* **Assigned task**: This task calls for copying every line in the data below that contains the word "Florida".

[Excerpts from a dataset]
....
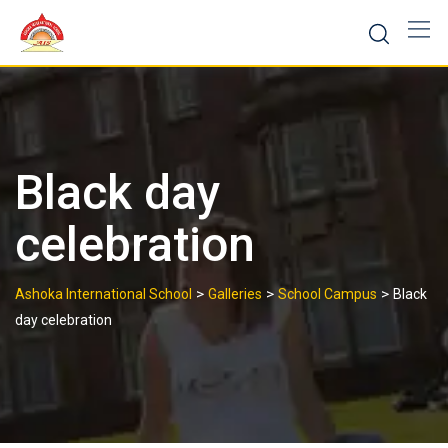
Skip
to
content
Black day
celebration
>
>
>
Ashoka International School
Galleries
School Campus
Black
day celebration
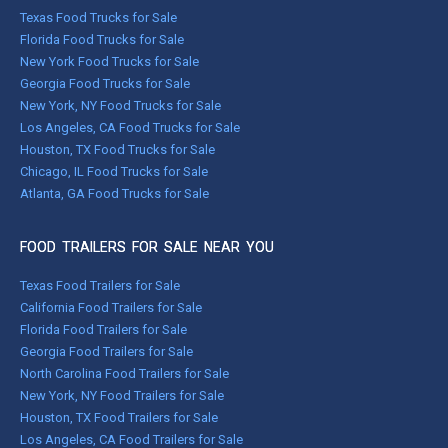
Texas Food Trucks for Sale
Florida Food Trucks for Sale
New York Food Trucks for Sale
Georgia Food Trucks for Sale
New York, NY Food Trucks for Sale
Los Angeles, CA Food Trucks for Sale
Houston, TX Food Trucks for Sale
Chicago, IL Food Trucks for Sale
Atlanta, GA Food Trucks for Sale
FOOD TRAILERS FOR SALE NEAR YOU
Texas Food Trailers for Sale
California Food Trailers for Sale
Florida Food Trailers for Sale
Georgia Food Trailers for Sale
North Carolina Food Trailers for Sale
New York, NY Food Trailers for Sale
Houston, TX Food Trailers for Sale
Los Angeles, CA Food Trailers for Sale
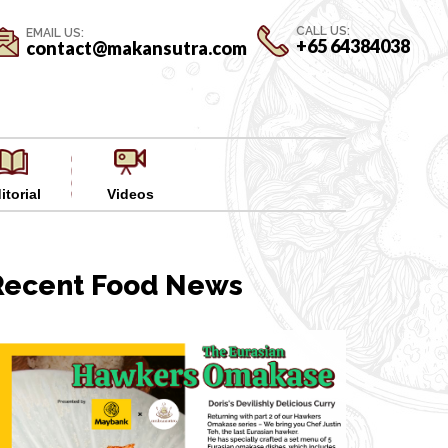
CALL US:
EMAIL US:
+65 64384038
contact@makansutra.com
itorial
Videos
Recent Food News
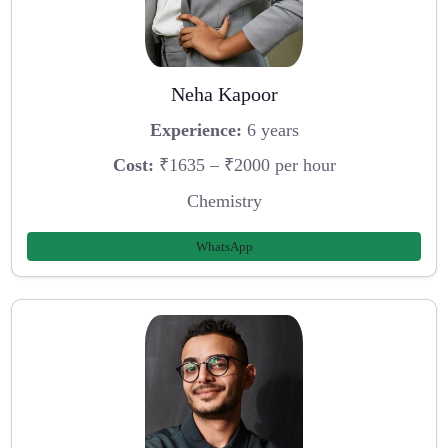
Neha Kapoor
Experience:
6 years
Cost:
₹1635 – ₹2000 per hour
Chemistry
WhatsApp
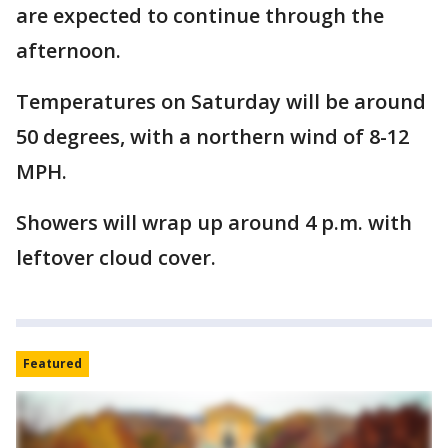
are expected to continue through the
afternoon.
Temperatures on Saturday will be around
50 degrees, with a northern wind of 8-12
MPH.
Showers will wrap up around 4 p.m. with
leftover cloud cover.
Featured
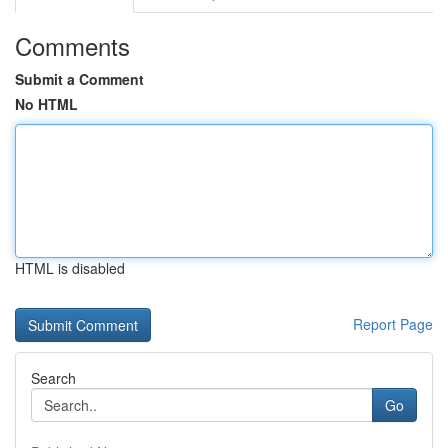
Comments
Submit a Comment
No HTML
HTML is disabled
Report Page
Search
Go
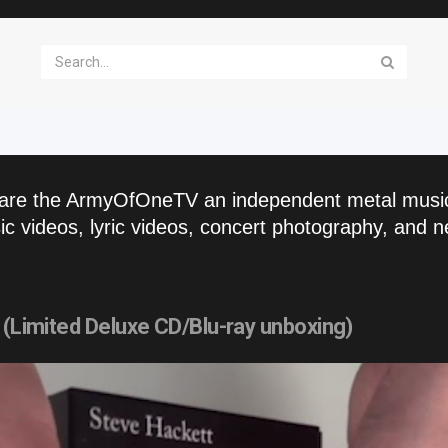
are the ArmyOfOneTV an independent metal musi
c videos, lyric videos, concert photography, and n
 (Limited Deluxe CD/Blu-ray unboxing)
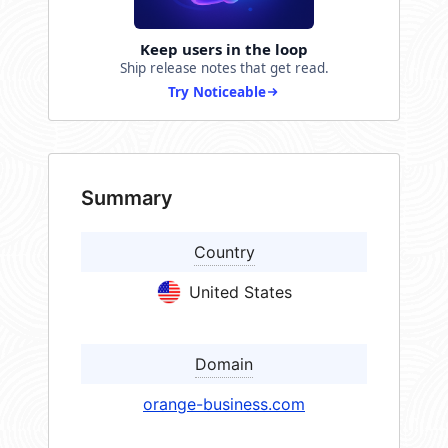
Keep users in the loop
Ship release notes that get read.
Try Noticeable
Summary
Country
United States
Domain
orange-business.com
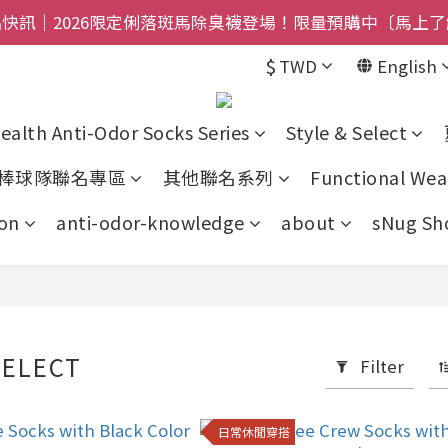
$800免運｜任搭８折起｜滿額再送新品-悠哉斑馬襪〔立即
快訊｜2026限定俐落斑馬除臭襪登場！限量預購中〔馬上了
$
TWD
English
禮盒登場｜把舒適送進爸爸的每一天，日夜呵護一次備好〔馬
$800免運｜任搭８折起｜滿額再送新品-悠哉斑馬襪〔立即
ealth Anti-Odor Socks Series
Style & Select
棒球隊聯名專區
其他聯名系列
Functional Wea
on
anti-odor-knowledge
about
sNug Sho
SELECT
Filter
日常休閒穿搭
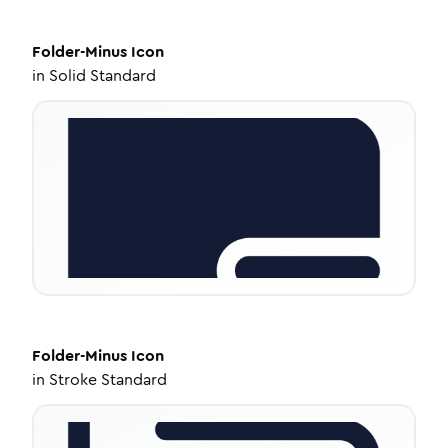
Folder-Minus
Icon
in
Solid Standard
Folder-Minus
Icon
in
Stroke Standard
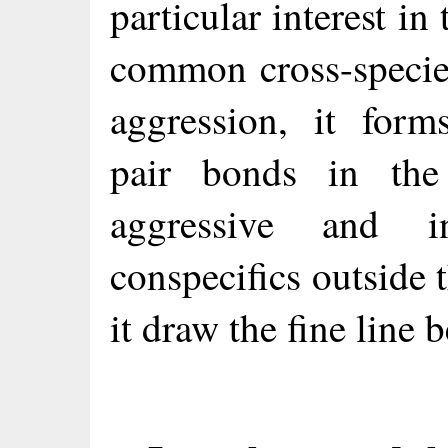
particular interest in 
common cross-specie
aggression, it for
pair bonds in the
aggressive and in
conspecifics outside
it draw the fine line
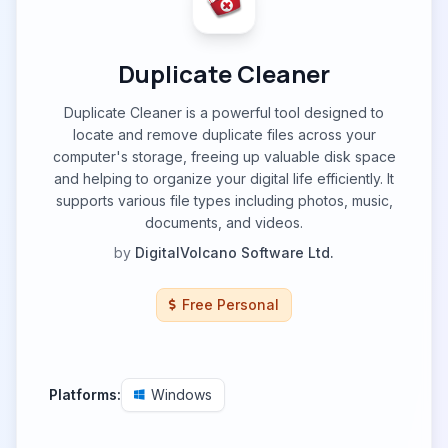
Duplicate Cleaner
Duplicate Cleaner is a powerful tool designed to
locate and remove duplicate files across your
computer's storage, freeing up valuable disk space
and helping to organize your digital life efficiently. It
supports various file types including photos, music,
documents, and videos.
by
DigitalVolcano Software Ltd.
Free Personal
Platforms:
Windows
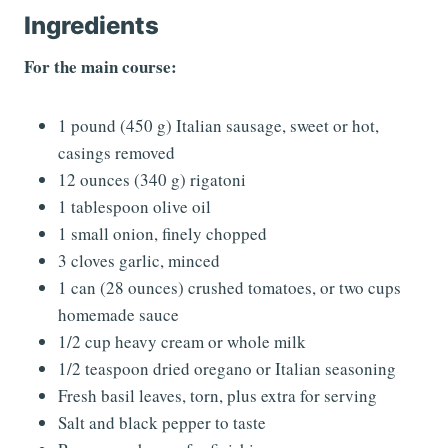
Ingredients
For the main course:
1 pound (450 g) Italian sausage, sweet or hot,
casings removed
12 ounces (340 g) rigatoni
1 tablespoon olive oil
1 small onion, finely chopped
3 cloves garlic, minced
1 can (28 ounces) crushed tomatoes, or two cups
homemade sauce
1/2 cup heavy cream or whole milk
1/2 teaspoon dried oregano or Italian seasoning
Fresh basil leaves, torn, plus extra for serving
Salt and black pepper to taste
....
* **Solution to this task**:
Florida Food Trucks for Sale
Florida Food Trailers for Sale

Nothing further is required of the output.